The broader Topix index was off 0.23% by the end of trading in Tokyo, closing at 1,579.09.

On the mainland, the Shanghai Composite slipped 0.08% to 2,965.27, and the smaller, technology-heavy Shenzhen Composite rose 0.29% to 1,936.65.

Interest rates were kept on hold in China on Monday, as anticipated, with the one-year loan prime rate remaining at 3.85% and the five-year rate held at 4.65%.

“The People’s Bank of China maintained its one-year loan prime rate for the second straight month, despite the recent lockdown of certain food businesses near Beijing,” noted Swissquote Bank senior analyst Ipek Ozkardeskaya.

South Korea’s Kospi was 0.68% weaker at 2,126.73, while the Hang Seng Index in Hong Kong lost 0.54% to 24,511.34.

“The Hang Seng remained offered, as news that China will open a bureau in Hong Kong to ‘lawfully handle national security cases’ and gather intelligence has not been a positive development for the [city’s] freedom,” added Ozkardeskaya.

The blue-chip technology stocks were weaker in Seoul, with Samsung Electronics down 1.7%, and chipmaker SK Hynix 0.59% lower.

Investors kept one eye on the United States on Monday, as cases of coronavirus continued to rise there, with more than 30,000 new infections reported on Friday and Saturday, according to Johns Hopkins University.

In China, officials in Beijing said they were prepared to screen nearly one million people per day, after a cluster of Covid-19 infections was found on the outskirts of the capital in recent weeks.

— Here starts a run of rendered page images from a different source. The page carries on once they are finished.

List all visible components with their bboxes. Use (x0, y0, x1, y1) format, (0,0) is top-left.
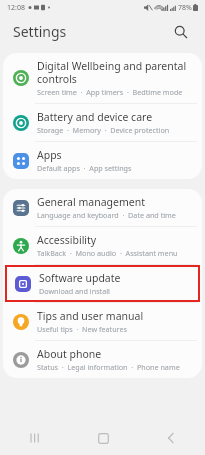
button[interactable]: Search (168, 19, 194, 45)
button[interactable]: Recent apps (0, 421, 69, 455)
button[interactable]: Accessibility (3, 227, 202, 264)
staticText: Status · Legal information · Phone name (37, 362, 180, 372)
staticText: Accessibility (37, 233, 97, 247)
staticText: General management (37, 195, 145, 209)
button[interactable]: Software update (5, 265, 200, 302)
staticText: About phone (37, 347, 102, 361)
button[interactable]: Home (69, 421, 137, 455)
staticText: Useful tips · New features (37, 324, 127, 334)
staticText: Digital Wellbeing and parental controls (37, 59, 187, 86)
staticText: Battery and device care (37, 110, 153, 124)
staticText: Screen time · App timers · Bedtime mode (37, 87, 183, 97)
button[interactable]: Back (137, 421, 205, 455)
staticText: 78% (178, 3, 192, 13)
staticText: Language and keyboard · Date and time (37, 210, 176, 220)
button[interactable]: General management (3, 189, 202, 226)
button[interactable]: Apps (3, 142, 202, 179)
staticText: Tips and user manual (37, 309, 144, 323)
staticText: Download and install (39, 286, 110, 296)
button[interactable]: Digital Wellbeing and parental controls (3, 53, 202, 103)
staticText: Storage · Memory · Device protection (37, 125, 170, 135)
staticText: Default apps · App settings (37, 163, 132, 173)
staticText: Software update (39, 271, 121, 285)
staticText: 12:08 (7, 3, 25, 13)
staticText: Settings (13, 22, 67, 41)
button[interactable]: About phone (3, 341, 202, 378)
button[interactable]: Tips and user manual (3, 303, 202, 340)
button[interactable]: Battery and device care (3, 104, 202, 141)
staticText: TalkBack · Mono audio · Assistant menu (37, 248, 178, 258)
staticText: Apps (37, 148, 62, 162)
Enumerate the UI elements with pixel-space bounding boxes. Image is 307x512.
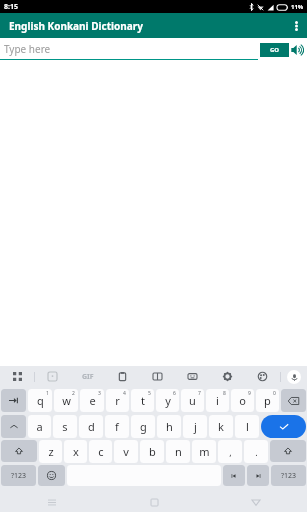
button[interactable]: ?123: [1, 465, 36, 486]
staticText: r: [115, 393, 120, 408]
staticText: Type here: [4, 42, 51, 56]
staticText: x: [73, 444, 79, 459]
staticText: k: [218, 419, 224, 434]
button[interactable]: c: [89, 440, 112, 463]
button[interactable]: v: [114, 440, 138, 463]
button[interactable]: Translate: [140, 366, 175, 387]
staticText: 0: [273, 390, 276, 397]
button[interactable]: Themes: [245, 366, 280, 387]
staticText: t: [141, 393, 145, 408]
staticText: z: [48, 444, 54, 459]
button[interactable]: Enter: [261, 415, 306, 438]
staticText: .: [255, 446, 258, 458]
staticText: a: [36, 419, 43, 434]
staticText: 3: [98, 390, 101, 397]
button[interactable]: ,: [218, 440, 242, 463]
button[interactable]: Backspace: [281, 389, 306, 412]
staticText: v: [123, 444, 129, 459]
button[interactable]: Move cursor right: [247, 465, 269, 486]
button[interactable]: .: [244, 440, 268, 463]
button[interactable]: ?123: [271, 465, 306, 486]
staticText: 4: [123, 390, 126, 397]
staticText: m: [199, 444, 210, 459]
button[interactable]: Shift: [1, 440, 37, 462]
button[interactable]: b: [140, 440, 164, 463]
staticText: 6: [173, 390, 176, 397]
button[interactable]: h: [157, 415, 181, 438]
staticText: d: [88, 419, 95, 434]
button[interactable]: Tab: [1, 389, 26, 412]
staticText: j: [194, 419, 197, 434]
staticText: 8: [223, 390, 226, 397]
staticText: 1: [46, 390, 49, 397]
staticText: 2: [72, 390, 75, 397]
button[interactable]: Speak: [289, 38, 307, 64]
staticText: ?123: [11, 471, 27, 481]
staticText: o: [239, 393, 246, 408]
staticText: y: [165, 393, 171, 408]
button[interactable]: r: [106, 389, 129, 412]
staticText: ?123: [281, 471, 297, 481]
button[interactable]: Clipboard: [105, 366, 140, 387]
button[interactable]: s: [53, 415, 77, 438]
staticText: ,: [229, 446, 232, 458]
button[interactable]: k: [209, 415, 233, 438]
button[interactable]: Voice input: [281, 366, 307, 387]
staticText: i: [216, 393, 219, 408]
button[interactable]: Type here: [0, 38, 258, 64]
button[interactable]: GIF: [70, 366, 105, 387]
staticText: 9: [248, 390, 251, 397]
staticText: b: [149, 444, 156, 459]
button[interactable]: j: [183, 415, 207, 438]
staticText: l: [246, 419, 249, 434]
button[interactable]: m: [192, 440, 216, 463]
staticText: q: [37, 393, 44, 408]
staticText: GIF: [82, 372, 94, 382]
staticText: f: [115, 419, 119, 434]
button[interactable]: g: [131, 415, 155, 438]
button[interactable]: a: [28, 415, 51, 438]
staticText: English Konkani Dictionary: [9, 19, 143, 33]
staticText: n: [175, 444, 182, 459]
button[interactable]: x: [64, 440, 87, 463]
staticText: e: [89, 393, 96, 408]
button[interactable]: l: [235, 415, 259, 438]
staticText: 5: [148, 390, 151, 397]
button[interactable]: f: [105, 415, 129, 438]
button[interactable]: w: [54, 389, 78, 412]
staticText: w: [62, 393, 71, 408]
button[interactable]: n: [166, 440, 190, 463]
button[interactable]: y: [156, 389, 179, 412]
button[interactable]: q: [28, 389, 52, 412]
button[interactable]: Shift: [1, 415, 26, 438]
button[interactable]: More options: [285, 13, 307, 38]
button[interactable]: Apps: [0, 366, 34, 387]
staticText: g: [140, 419, 147, 434]
button[interactable]: Move cursor left: [223, 465, 245, 486]
button[interactable]: d: [79, 415, 103, 438]
staticText: p: [264, 393, 271, 408]
staticText: s: [62, 419, 68, 434]
staticText: h: [166, 419, 173, 434]
button[interactable]: t: [131, 389, 154, 412]
button[interactable]: Back: [205, 492, 307, 512]
staticText: 7: [198, 390, 201, 397]
button[interactable]: u: [181, 389, 204, 412]
button[interactable]: Settings: [210, 366, 245, 387]
button[interactable]: e: [80, 389, 104, 412]
button[interactable]: o: [231, 389, 254, 412]
button[interactable]: Emoji: [38, 465, 65, 486]
button[interactable]: sticker: [35, 366, 70, 387]
button[interactable]: i: [206, 389, 229, 412]
staticText: GO: [270, 46, 280, 54]
button[interactable]: Stickers: [175, 366, 210, 387]
button[interactable]: p: [256, 389, 279, 412]
staticText: 11%: [291, 3, 304, 11]
button[interactable]: GO: [260, 43, 289, 57]
button[interactable]: Shift: [270, 440, 306, 462]
button[interactable]: z: [39, 440, 62, 463]
staticText: 8:15: [4, 2, 18, 12]
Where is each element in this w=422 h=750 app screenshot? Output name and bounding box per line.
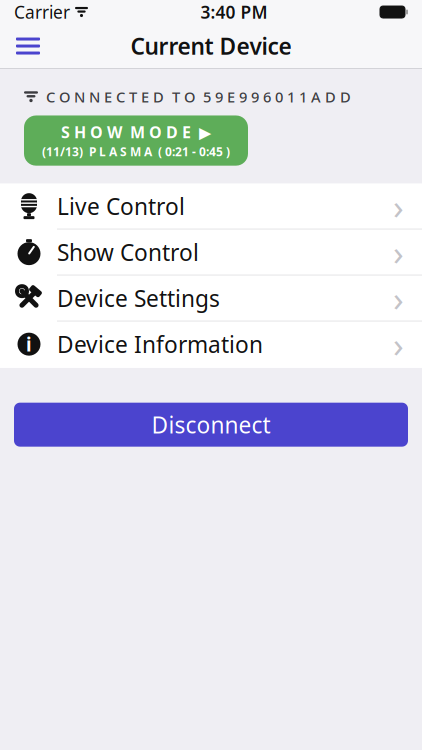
staticText: 3:40 PM: [200, 0, 268, 24]
staticText: Device Information: [57, 329, 263, 359]
staticText: Disconnect: [152, 410, 270, 440]
staticText: ›: [393, 183, 404, 229]
staticText: ›: [393, 275, 404, 321]
staticText: S H O W M O D E ▶: [61, 122, 211, 143]
button[interactable]: S H O W M O D E ▶: [24, 116, 248, 166]
button[interactable]: Disconnect: [14, 403, 408, 447]
staticText: C O N N E C T E D T O 5 9 E 9 9 6 0 1 1 …: [46, 87, 351, 106]
staticText: Device Settings: [57, 283, 220, 313]
button[interactable]: Show Control: [0, 230, 422, 276]
staticText: i: [26, 332, 32, 357]
staticText: Carrier: [14, 0, 70, 24]
staticText: ›: [393, 229, 404, 275]
staticText: Live Control: [57, 191, 185, 221]
button[interactable]: Menu: [6, 24, 50, 68]
staticText: Current Device: [130, 31, 292, 61]
button[interactable]: Live Control: [0, 184, 422, 230]
staticText: ›: [393, 321, 404, 367]
staticText: (11/13) P L A S M A ( 0:21 - 0:45 ): [42, 144, 230, 160]
button[interactable]: i: [0, 322, 422, 368]
button[interactable]: Device Settings: [0, 276, 422, 322]
staticText: Show Control: [57, 237, 199, 267]
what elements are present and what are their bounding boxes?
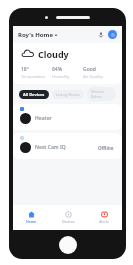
button[interactable]: Account xyxy=(108,30,117,39)
staticText: Alerts xyxy=(99,219,109,224)
button[interactable]: Roy's Home xyxy=(18,31,58,39)
button[interactable]: Heater xyxy=(13,104,122,130)
staticText: Living Room xyxy=(56,92,80,97)
button[interactable]: Cloudy xyxy=(13,43,122,84)
button[interactable]: Alerts xyxy=(86,211,122,224)
staticText: Temperature xyxy=(21,74,46,79)
staticText: Master Bdrm xyxy=(91,89,112,99)
button[interactable]: Voice search xyxy=(97,31,105,39)
button[interactable]: Nest Cam IQ xyxy=(13,133,122,159)
staticText: All Devices xyxy=(23,92,45,97)
staticText: Roy's Home xyxy=(18,31,53,39)
button[interactable]: Master Bdrm xyxy=(87,87,116,101)
staticText: Devices xyxy=(62,219,75,224)
staticText: 64% xyxy=(52,66,63,73)
button[interactable]: All Devices xyxy=(19,90,49,99)
staticText: Nest Cam IQ xyxy=(35,144,66,151)
staticText: Offline xyxy=(98,145,114,151)
button[interactable]: Devices xyxy=(50,211,86,224)
button[interactable]: Home xyxy=(13,211,50,224)
staticText: Heater xyxy=(35,115,52,122)
staticText: Home xyxy=(26,219,37,224)
button[interactable]: Living Room xyxy=(52,90,84,99)
staticText: Humidity xyxy=(52,74,70,79)
staticText: 18° xyxy=(21,66,29,73)
staticText: Air Quality xyxy=(83,74,103,79)
staticText: Good xyxy=(83,66,96,73)
staticText: Cloudy xyxy=(38,48,69,60)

Oil prices were lower as the region went to bed, with Brent crude last down 0.05% at $42.17 per barrel, and West Texas Intermediate slipping 0.05% to $39.81.

“Appetite in oil remains resilient to the investor mood swings,” Ipek Ozkardeskaya said.

“But the overall hesitation in risk assets could also weigh on the positive momentum above the $40 mark.”

In Australia, the S&P/ASX 200 eked out gains of 0.03% to settle at 5,944.50, while across the Tasman Sea, New Zealand’s S&P/NZX 50 was down 0.86% at 11,158.46.

Both of the down under dollars were stronger on the greenback, with the Aussie last ahead 0.91% at AUD 1.4549, and the Kiwi advancing 0.67% to NZD 1.5505.